Custom Sort Comparator Bugs Your Tests Will Never Catch

June 6, 202610 min read
dsaalgorithmsinterview-prepleetcode
Custom Sort Comparator Bugs Your Tests Will Never Catch
TL;DR
  • a - b comparators overflow on Integer.MIN_VALUE; use Integer.compare(a, b) in Java or (a > b) - (a < b) in Python
  • Violating strict weak ordering (using >= instead of >) causes undefined behavior in C++ and wrong output in Java
  • JavaScript's .sort() is lexicographic by default; always pass (a, b) => a - b for numeric arrays
  • Sort is O(n log n) and often replaceable with O(n) hashing, counting sort, or QuickSelect when order isn't actually required
  • Stability varies by language: Python and Java object sorts are stable; Java primitive arrays and C++ std::sort are not
  • Counting sort needs non-negative indices; offset by min_value when input includes negatives
  • QuickSort degrades to O(n²) on sorted input when using a naive leftmost pivot

You call .sort(). Your five test cases pass. You ship it.

Then the interviewer adds one input and your custom comparator silently produces the wrong order. No exception. No stack trace. Just a subtly scrambled array that looks totally plausible until you trace through it with your finger on the screen and go "...wait."

Sorting feels like solved territory. That's exactly why its bugs are so dangerous. They don't fail loudly. They hide in edge cases your examples will never reach in a million years of normal testing, and they only surface when someone who specifically knows the failure mode decides to poke at it.

That someone, in an interview, is the interviewer.

Your Custom Sort Comparator Has a Hidden Time Bomb

The cleanest-looking integer comparator is a - b. Two characters, obvious logic, works on literally every input you'll try in development. Almost.

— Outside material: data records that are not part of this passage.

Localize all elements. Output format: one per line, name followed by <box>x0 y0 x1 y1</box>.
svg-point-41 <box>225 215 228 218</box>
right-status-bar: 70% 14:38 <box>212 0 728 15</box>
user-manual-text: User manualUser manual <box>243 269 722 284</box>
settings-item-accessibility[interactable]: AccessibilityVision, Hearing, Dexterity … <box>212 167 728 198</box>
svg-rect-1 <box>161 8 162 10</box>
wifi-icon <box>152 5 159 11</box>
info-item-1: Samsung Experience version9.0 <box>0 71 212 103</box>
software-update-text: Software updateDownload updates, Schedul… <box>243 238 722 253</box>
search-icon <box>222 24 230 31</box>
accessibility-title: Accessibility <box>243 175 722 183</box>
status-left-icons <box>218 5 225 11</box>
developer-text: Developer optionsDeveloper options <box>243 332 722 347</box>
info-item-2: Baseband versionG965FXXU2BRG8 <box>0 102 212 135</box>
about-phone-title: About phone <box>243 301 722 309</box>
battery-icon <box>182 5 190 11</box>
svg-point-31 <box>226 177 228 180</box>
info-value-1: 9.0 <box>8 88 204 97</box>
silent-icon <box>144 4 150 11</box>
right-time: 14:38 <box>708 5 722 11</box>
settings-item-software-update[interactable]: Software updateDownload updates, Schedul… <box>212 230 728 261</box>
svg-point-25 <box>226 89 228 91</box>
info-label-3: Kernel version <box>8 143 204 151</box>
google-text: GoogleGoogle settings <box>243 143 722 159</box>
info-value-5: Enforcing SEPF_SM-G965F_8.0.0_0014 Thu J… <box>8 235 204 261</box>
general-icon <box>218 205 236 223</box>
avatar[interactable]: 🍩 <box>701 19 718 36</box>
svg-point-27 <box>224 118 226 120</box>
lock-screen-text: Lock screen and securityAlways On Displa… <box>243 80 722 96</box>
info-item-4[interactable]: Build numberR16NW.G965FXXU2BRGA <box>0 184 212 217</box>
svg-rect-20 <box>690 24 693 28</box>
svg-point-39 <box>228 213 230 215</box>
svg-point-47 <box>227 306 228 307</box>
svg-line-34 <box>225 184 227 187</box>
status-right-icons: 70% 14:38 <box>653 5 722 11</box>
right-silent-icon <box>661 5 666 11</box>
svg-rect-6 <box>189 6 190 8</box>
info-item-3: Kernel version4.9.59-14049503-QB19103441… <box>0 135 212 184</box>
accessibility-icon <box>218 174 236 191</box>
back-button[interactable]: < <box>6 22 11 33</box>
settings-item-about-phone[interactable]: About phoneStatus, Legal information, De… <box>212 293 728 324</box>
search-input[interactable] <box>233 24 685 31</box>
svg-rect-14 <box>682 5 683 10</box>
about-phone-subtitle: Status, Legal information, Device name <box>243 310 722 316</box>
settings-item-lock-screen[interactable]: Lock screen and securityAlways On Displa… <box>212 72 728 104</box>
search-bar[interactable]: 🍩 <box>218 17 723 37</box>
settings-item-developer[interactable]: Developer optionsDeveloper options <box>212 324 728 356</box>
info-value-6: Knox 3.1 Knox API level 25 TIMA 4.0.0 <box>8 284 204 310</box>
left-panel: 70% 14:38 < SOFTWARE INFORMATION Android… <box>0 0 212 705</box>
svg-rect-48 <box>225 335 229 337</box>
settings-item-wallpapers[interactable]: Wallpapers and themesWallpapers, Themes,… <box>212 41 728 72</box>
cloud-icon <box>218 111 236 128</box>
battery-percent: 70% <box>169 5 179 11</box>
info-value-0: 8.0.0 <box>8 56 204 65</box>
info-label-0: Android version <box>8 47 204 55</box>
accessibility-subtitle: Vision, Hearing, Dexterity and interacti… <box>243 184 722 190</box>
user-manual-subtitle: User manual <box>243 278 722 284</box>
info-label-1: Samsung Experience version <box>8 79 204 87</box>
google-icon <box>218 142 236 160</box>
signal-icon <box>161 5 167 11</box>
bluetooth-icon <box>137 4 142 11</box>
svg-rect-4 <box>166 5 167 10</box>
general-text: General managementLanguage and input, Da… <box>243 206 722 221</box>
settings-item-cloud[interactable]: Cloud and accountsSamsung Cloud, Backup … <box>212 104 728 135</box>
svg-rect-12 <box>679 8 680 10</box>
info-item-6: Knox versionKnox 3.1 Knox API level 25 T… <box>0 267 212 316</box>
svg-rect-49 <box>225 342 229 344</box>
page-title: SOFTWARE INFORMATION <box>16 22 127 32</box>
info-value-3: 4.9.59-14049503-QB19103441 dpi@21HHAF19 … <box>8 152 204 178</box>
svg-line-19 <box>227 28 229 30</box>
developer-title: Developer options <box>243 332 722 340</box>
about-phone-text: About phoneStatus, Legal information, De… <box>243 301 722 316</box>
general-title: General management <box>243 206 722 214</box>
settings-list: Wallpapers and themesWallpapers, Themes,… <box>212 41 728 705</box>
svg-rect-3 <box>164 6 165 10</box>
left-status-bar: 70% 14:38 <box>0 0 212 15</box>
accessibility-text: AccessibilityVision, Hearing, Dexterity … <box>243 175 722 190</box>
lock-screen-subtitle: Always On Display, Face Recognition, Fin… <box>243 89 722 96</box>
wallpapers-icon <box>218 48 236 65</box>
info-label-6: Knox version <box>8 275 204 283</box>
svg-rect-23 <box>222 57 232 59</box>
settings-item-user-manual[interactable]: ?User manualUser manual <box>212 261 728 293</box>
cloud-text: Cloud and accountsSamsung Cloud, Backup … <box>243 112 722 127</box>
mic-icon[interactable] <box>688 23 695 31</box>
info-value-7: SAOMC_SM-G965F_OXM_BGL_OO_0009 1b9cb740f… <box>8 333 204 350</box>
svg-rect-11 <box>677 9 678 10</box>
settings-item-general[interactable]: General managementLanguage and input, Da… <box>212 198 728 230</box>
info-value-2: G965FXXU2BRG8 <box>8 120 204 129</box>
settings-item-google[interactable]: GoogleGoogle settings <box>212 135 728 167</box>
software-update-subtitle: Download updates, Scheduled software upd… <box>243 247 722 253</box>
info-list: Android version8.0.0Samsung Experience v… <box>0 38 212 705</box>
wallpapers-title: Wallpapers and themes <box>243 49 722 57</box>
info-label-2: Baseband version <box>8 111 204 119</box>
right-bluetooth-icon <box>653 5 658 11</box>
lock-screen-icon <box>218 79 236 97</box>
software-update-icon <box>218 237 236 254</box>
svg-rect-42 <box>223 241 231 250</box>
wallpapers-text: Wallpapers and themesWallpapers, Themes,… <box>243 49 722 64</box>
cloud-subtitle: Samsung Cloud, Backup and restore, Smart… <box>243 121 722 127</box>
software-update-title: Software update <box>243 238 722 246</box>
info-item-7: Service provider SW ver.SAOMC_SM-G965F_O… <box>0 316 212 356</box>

// Java - looks clean, silently wrong on extreme values Comparator<Integer> cmp = (a, b) -> a - b; int a = 1, b = Integer.MIN_VALUE; // b = -2,147,483,648 System.out.println(a - b); // → -2,147,483,647 (negative!) // Comparator says 1 < Integer.MIN_VALUE. That's backwards.

The bug is integer overflow. When b is near Integer.MIN_VALUE and a is a small positive number, the subtraction wraps around to a large negative value. Your comparator reports the wrong relationship, and the sort silently scrambles your output. No crash. No warning. Just wrong.

Integer overflow meme - programmer confidently wrong about arithmetic

"Passes all my tests" is doing a lot of heavy lifting when Integer.MIN_VALUE was never in those tests.

This never appears in typical test data. An interviewer who knows it will construct [Integer.MIN_VALUE, 1] specifically to catch it, watch you nod confidently, and write something in their notes.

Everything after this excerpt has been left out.